Decades reveal things that our normal yearly check ins can miss. I would characterise the 2010’s decade as one in which investment institutions and the companies in which they invested were very focused on the financials but started to take an interest in the concept of wider purpose.
The momentum in this theme (or meme?) suggests that we can expect the 2020’s decade may be one in which that purpose gets to be much more widely entrenched and influential.
Corporations and purpose
The transition from shareholder capitalism to purposeful capitalism is complex. It is also paradoxically simple.
The state we have emerged from is widely attributed to Milton Friedman’s 1970 article which mobilised thinking in corporations under a singular emphasis on shareholder value.
The supporting act in this that has played out for more than four decades has been the contribution of measurement which has been faithfully reciting the mantra that ‘figures don’t lie’. . This simplification gave organisations a convenient excuse for avoiding a lot of inconvenient challenges – like is our organisation fulfilling a useful purpose.
But this allure of the measured over the meaningful has been both unhelpful and unhealthy. It has created a simplification of the business realities to occur. This is that corporations and their institutional owners have been messing with a finite pool of natural resources without charge in an unsustainable fashion. Greta Thunberg’s statement at the UN Assembly that ‘we are talking fairy tales of eternal economic growth’ was accurate.
Within the natural resources heading lies corporations’ considerable carbon footprints – past, present and future. The responsibility of asset owners and corporations for some part of the climate change problem is clear-cut.

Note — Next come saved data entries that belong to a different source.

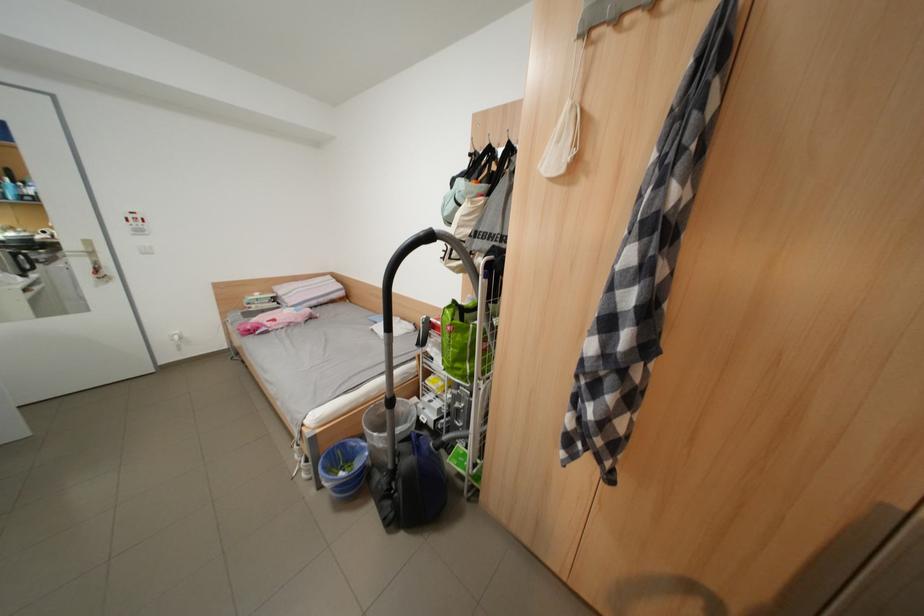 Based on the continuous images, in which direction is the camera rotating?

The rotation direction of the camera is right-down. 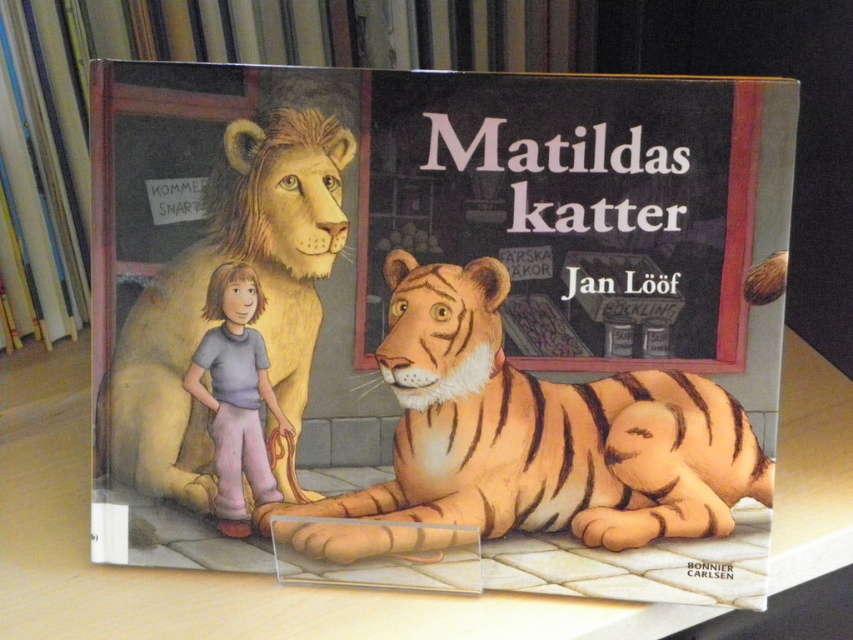 Question: Which of the following is the closest to the observer?

Choices:
 (A) beige fur lion at left
 (B) matte paper book cover at center
 (C) orange striped tiger at center

Answer: (B)

Question: Which object is the closest to the orange striped tiger at center?

Choices:
 (A) beige fur lion at left
 (B) matte paper book cover at center

Answer: (B)

Question: From the image, what is the correct spatial relationship of matte paper book cover at center in relation to orange striped tiger at center?

Choices:
 (A) left
 (B) right

Answer: (A)

Question: Is matte paper book cover at center bigger than orange striped tiger at center?

Choices:
 (A) no
 (B) yes

Answer: (B)

Question: Among these objects, which one is farthest from the camera?

Choices:
 (A) orange striped tiger at center
 (B) matte paper book cover at center
 (C) beige fur lion at left

Answer: (C)

Question: Is matte paper book cover at center in front of orange striped tiger at center?

Choices:
 (A) yes
 (B) no

Answer: (A) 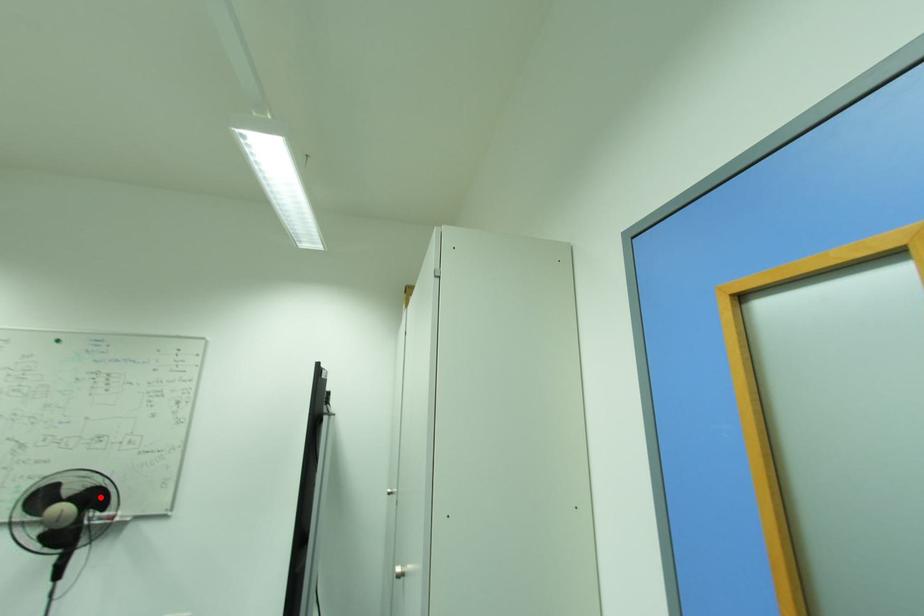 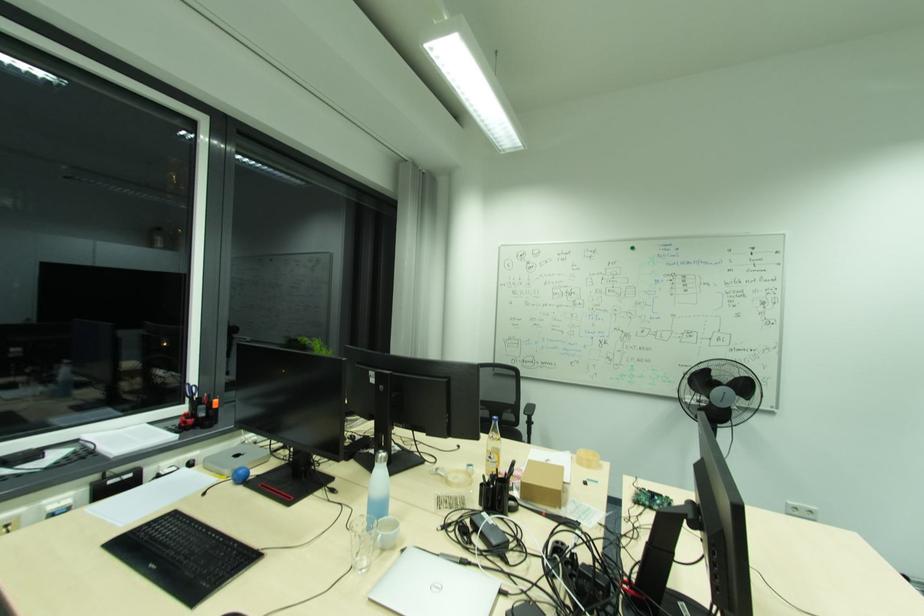 In the second image, find the point that corresponds to the highlighted location in the first image.

(748, 387) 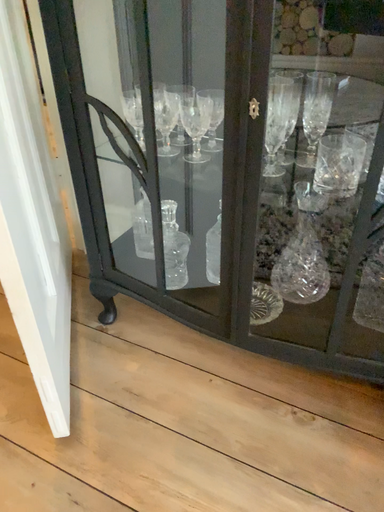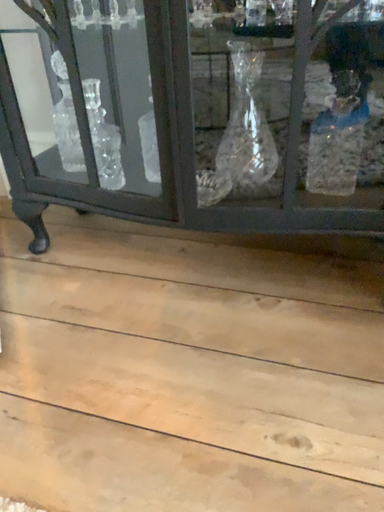 Question: How did the camera likely rotate when shooting the video?

Choices:
 (A) rotated left
 (B) rotated right

Answer: (B) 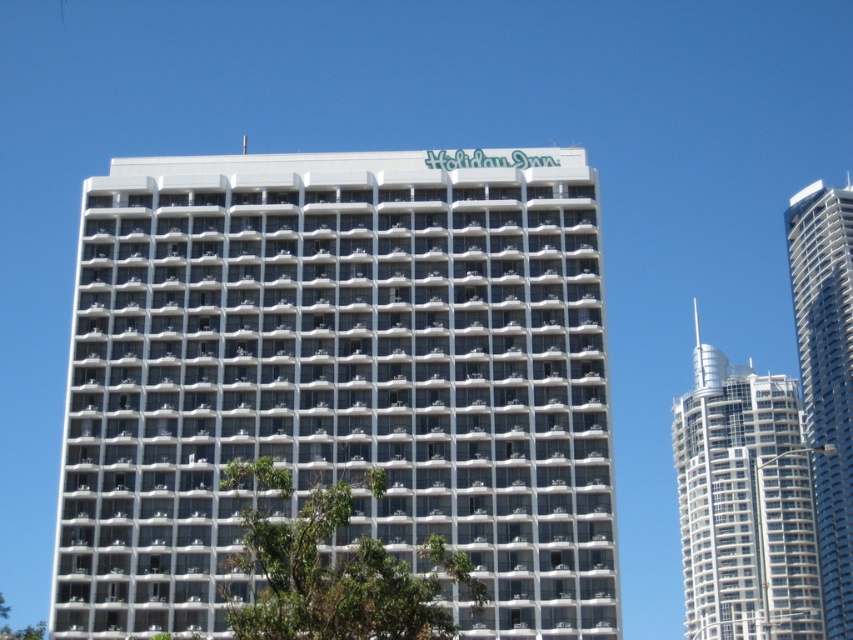 Question: Does white glass skyscraper at right appear on the left side of green leafy tree at lower left?

Choices:
 (A) no
 (B) yes

Answer: (A)

Question: Which of the following is the closest to the observer?

Choices:
 (A) white glass skyscraper at right
 (B) white glass building at center
 (C) green leafy tree at lower left

Answer: (B)

Question: Can you confirm if white glass building at right is bigger than green leafy tree at center?

Choices:
 (A) yes
 (B) no

Answer: (A)

Question: Which point is closer to the camera taking this photo?

Choices:
 (A) (743, 465)
 (B) (814, 372)
 (C) (44, 624)

Answer: (B)

Question: Is white glass building at right positioned behind white glass skyscraper at right?

Choices:
 (A) yes
 (B) no

Answer: (B)

Question: Which point appears closest to the camera in this image?

Choices:
 (A) (831, 404)
 (B) (751, 563)
 (C) (347, 605)

Answer: (C) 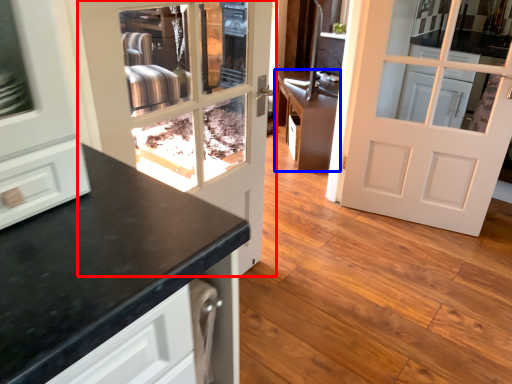 Question: Which object is further to the camera taking this photo, door (highlighted by a red box) or cabinetry (highlighted by a blue box)?

Choices:
 (A) door
 (B) cabinetry

Answer: (B) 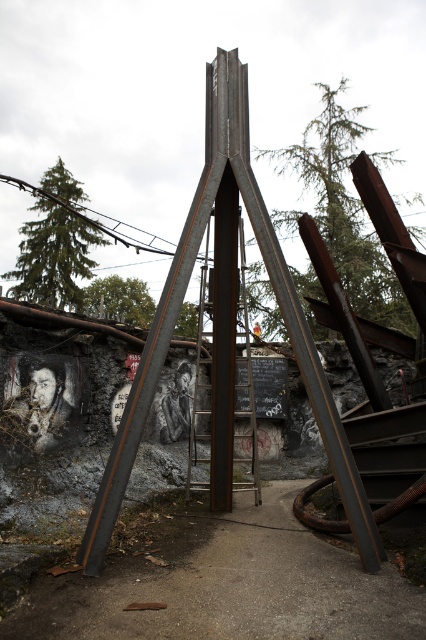 You are standing at the base of the metal structure and see two points marked on the structure. The first point is at coordinates point (157,525) and the second is at point (247,381). Which point is closer to you?

Point (157,525) is in front of point (247,381), so it is closer to you.

You are a painter who needs to set up an easel. You see the concrete at center and the rusty metal ladder at center. Which surface can you place your easel on?

The concrete at center is positioned under the rusty metal ladder at center, so you can place your easel on the concrete at center as it is a stable surface below the ladder.

You are a painter standing at the center of the scene. You need to paint the concrete at center and the rusty metal ladder at center. Which object should you paint first if you want to paint the one closest to you?

The concrete at center is in front of the rusty metal ladder at center, so you should paint the concrete at center first since it is closer to you. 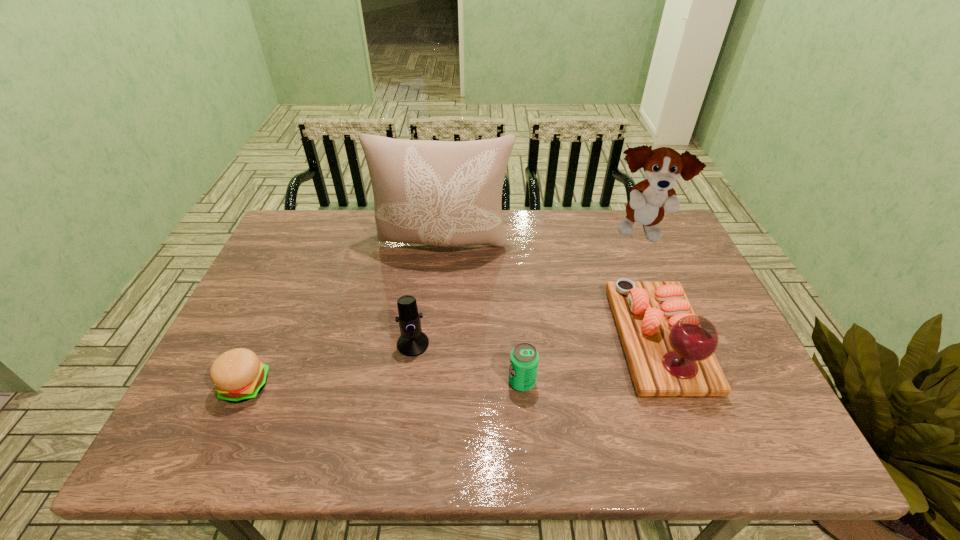 Locate an element on the screen. the tallest object is located at coordinates (445, 193).

The height and width of the screenshot is (540, 960). I want to click on the fifth shortest object, so point(649,199).

This screenshot has height=540, width=960. In order to click on platter in this screenshot , I will do `click(670, 351)`.

Locate an element on the screen. Image resolution: width=960 pixels, height=540 pixels. microphone is located at coordinates (413, 342).

Identify the location of the second shortest object. The image size is (960, 540). (524, 358).

This screenshot has width=960, height=540. What are the coordinates of `hamburger` in the screenshot? It's located at (238, 375).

As this becomes a stand-out issue in the 2020’s agenda, in my view the number one issue, it will be critical for organisations to play their part in contributions to its solution.
Corporations’ responses to this problem and other societal stresses are arguing for transformational changes to business models that make them purpose-centred. Here there is a new balance to be struck via working on a new corporate mix: societal contribution, employee experience and client value proposition, propelled forward by profits, supportive culture, and integrated thinking and reporting.
We need to see value in a new light in which well-being ranks alongside wealth creation. Complex – yes, but critical to the future.
This is already out there as a concept – the US Business Roundtable, the UK British Academy, and the letters from Larry Fink, founder of BlackRock, have been arguing in this direction.
Ideally the purpose of corporations should express a cause that is resonant – engaging, meaningful, and impactful and is respectful – inclusive and serving. In addressing this sort of direction of travel organisations will have to overcome a lot of inertia.
They must direct substantial change on the fundamental priorities in their stakeholders – owners, employees, clients, society. They must settle on an alignment of collective vision and mission by socialising it deeply and widely. And they must adapt their strategies and communications to fit new priorities and the changing zeitgeist. This is massive change and it will surely take a decade to achieve the transformation, but it can be done in that time-scale.
The sources of soft power needed to achieve this will reflect how corporations respond to the pressures and incentives within the system. First, people want these sorts of changes as consumers and planet earth inhabitants; second governments want these sorts of changes to direct new focus into public policy tangles; and third the asset owners’ role in this is particularly critical. Some history helps to understand this.
Asset owners and purpose
Interpretation of asset owner fiduciary duty has been the parallel problem to Friedman’s shareholder capitalism. It has focused substantially on the measured short-term return not on the sustainable long-term outcomes.
The emergence of a new interpretation of sustainability is needed to advance a better purpose here. The big asset owner in owning the slice of the world economy (they are identified as ‘universal owners’) must confront the principle that future returns (a) will only come from a system that works; and (b) will only be valuable in a world that is pleasant to spend it in.
In short, the asset owner has an enlightened self-interest path to take to support the financial system and its components through an evolution to purposeful capitalism. It is a compelling case that it should use its soft power to generate that purpose in the corporations it owns.
The 2010’s launched the asset owner master class. I would cite Adrian Orr at New Zealand Super and Hiro Mizuno at GPIF, Japan as two particularly inspiring leaders of highly progressive organisations that have laid the foundations for purposeful asset owner practices.
The GPIF example is the best one on universal ownership as is covered in the HBR ‘Cold Call’ podcast which show-cases Harvard Business School case studies. This case was ‘should a pension fund try to change the world?’. The conclusion is really encouraging. The class saw Mr Mizuno as the stand-out favourite of all their case studies and agreed that pension funds armed with universal owner thinking should try to change the world and might well be successful.
The above exemplars herald a new string of leadership- and impact-minded asset owners that in the 2020’s can bring greater purpose, well-being and wealth into the lives of the 4 billion of savers and investors on the planet (excuse the rounding) and the other 4 billion or so people that are downstream to their actions.
The simple reality is that these organisations in shining a light on a stream of problems can reveal them as a torrent of opportunities. They are too important to fail in this mission.